◆ Your goal
Exact copy, no pictures: return only the lines below from the line with "Laindon North Industrial Estate" up to and including the line with "-সংশোধনী বিজ্ঞপ্তি।".

◆ Collected data
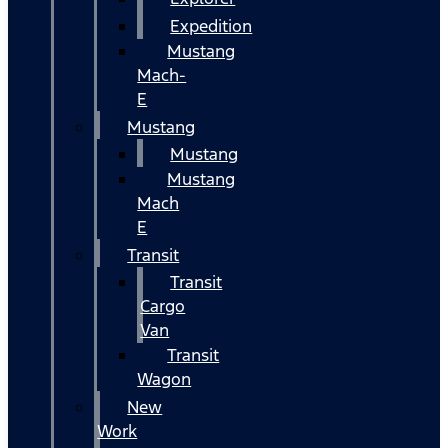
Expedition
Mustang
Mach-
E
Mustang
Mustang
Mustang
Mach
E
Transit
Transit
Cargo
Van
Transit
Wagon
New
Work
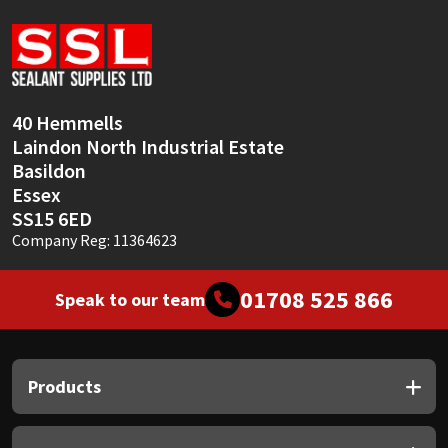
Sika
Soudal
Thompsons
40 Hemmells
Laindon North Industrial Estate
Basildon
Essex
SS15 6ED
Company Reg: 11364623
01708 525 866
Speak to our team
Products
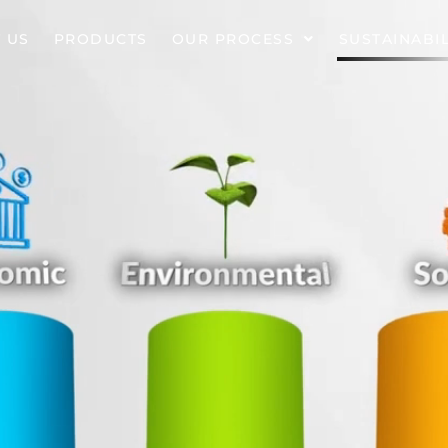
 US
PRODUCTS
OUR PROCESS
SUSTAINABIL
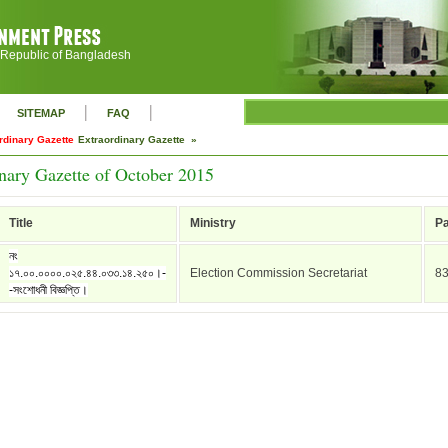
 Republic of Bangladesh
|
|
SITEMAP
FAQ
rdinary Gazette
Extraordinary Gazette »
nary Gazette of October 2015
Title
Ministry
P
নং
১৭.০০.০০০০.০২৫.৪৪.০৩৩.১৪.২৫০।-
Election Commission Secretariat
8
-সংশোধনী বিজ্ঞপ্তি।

* * *

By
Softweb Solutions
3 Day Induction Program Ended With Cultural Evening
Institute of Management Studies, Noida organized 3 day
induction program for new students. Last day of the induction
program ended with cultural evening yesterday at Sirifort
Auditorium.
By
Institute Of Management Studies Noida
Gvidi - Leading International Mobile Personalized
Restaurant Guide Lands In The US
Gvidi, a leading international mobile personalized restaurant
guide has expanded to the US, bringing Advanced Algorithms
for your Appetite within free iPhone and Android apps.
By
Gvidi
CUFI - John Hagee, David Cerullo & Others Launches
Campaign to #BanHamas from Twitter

◆ Expected answer
Laindon North Industrial Estate
Basildon
Essex
SS15 6ED
Company Reg: 11364623
01708 525 866
Speak to our team
Products
 US
PRODUCTS
OUR PROCESS
SUSTAINABIL
 Republic of Bangladesh
|
|
SITEMAP
FAQ
rdinary Gazette
Extraordinary Gazette »
nary Gazette of October 2015
Title
Ministry
P
নং
১৭.০০.০০০০.০২৫.৪৪.০৩৩.১৪.২৫০।-
Election Commission Secretariat
8
-সংশোধনী বিজ্ঞপ্তি।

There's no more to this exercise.